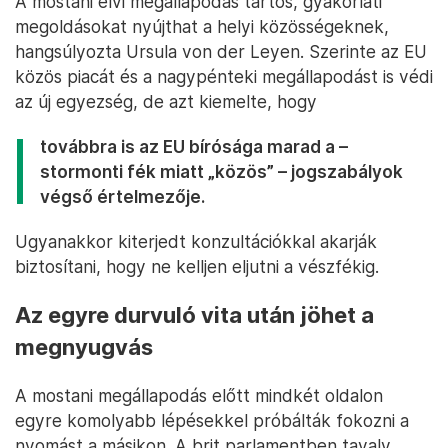
A mostani elvi megállapodás tartós, gyakorlati
megoldásokat nyújthat a helyi közösségeknek,
hangsúlyozta Ursula von der Leyen. Szerinte az EU
közös piacát és a nagypénteki megállapodást is védi
az új egyezség, de azt kiemelte, hogy
továbbra is az EU bírósága marad a –
stormonti fék miatt „közös” – jogszabályok
végső értelmezője.
Ugyanakkor kiterjedt konzultációkkal akarják
biztosítani, hogy ne kelljen eljutni a vészfékig.
Az egyre durvuló vita után jöhet a
megnyugvás
A mostani megállapodás előtt mindkét oldalon
egyre komolyabb lépésekkel próbálták fokozni a
nyomást a másikon. A brit parlamentben tavaly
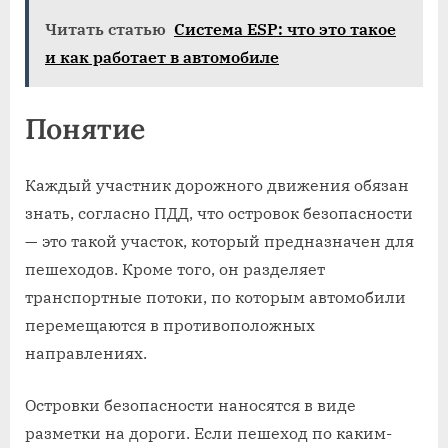
Читать статью
Система ESP: что это такое
и как работает в автомобиле
Понятие
Каждый участник дорожного движения обязан
знать, согласно ПДД, что островок безопасности
— это такой участок, который предназначен для
пешеходов. Кроме того, он разделяет
транспортные потоки, по которым автомобили
перемещаются в противоположных
направлениях.
Островки безопасности наносятся в виде
разметки на дороги. Если пешеход по каким-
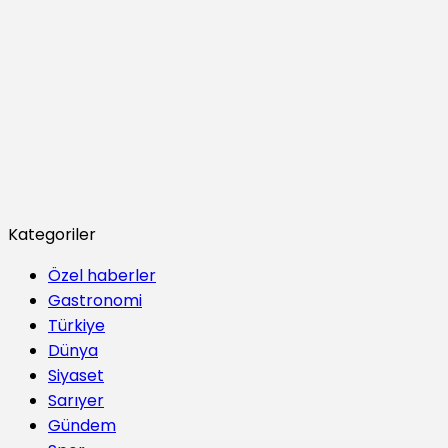
Kategoriler
Özel haberler
Gastronomi
Türkiye
Dünya
Siyaset
Sarıyer
Gündem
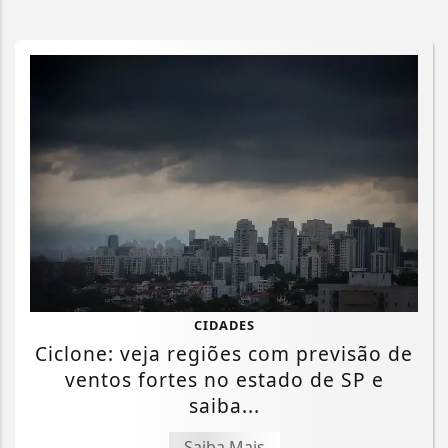
CIDADES
Ciclone: veja regiões com previsão de
ventos fortes no estado de SP e
saiba...
Saiba Mais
────────────────────
Directions>
Starting at the line that contains "egyre komolyabb lépésekkel", output every line through the end of the data, both ends included, and nothing else; pictures stay out.

Result for this task>
egyre komolyabb lépésekkel próbálták fokozni a
nyomást a másikon. A brit parlamentben tavaly
Читать статью
Система ESP: что это такое
и как работает в автомобиле
Понятие
Каждый участник дорожного движения обязан
знать, согласно ПДД, что островок безопасности
— это такой участок, который предназначен для
пешеходов. Кроме того, он разделяет
транспортные потоки, по которым автомобили
перемещаются в противоположных
направлениях.
Островки безопасности наносятся в виде
разметки на дороги. Если пешеход по каким-
Kategoriler
Özel haberler
Gastronomi
Türkiye
Dünya
Siyaset
Sarıyer
Gündem
CIDADES
Ciclone: veja regiões com previsão de
ventos fortes no estado de SP e
saiba...
Saiba Mais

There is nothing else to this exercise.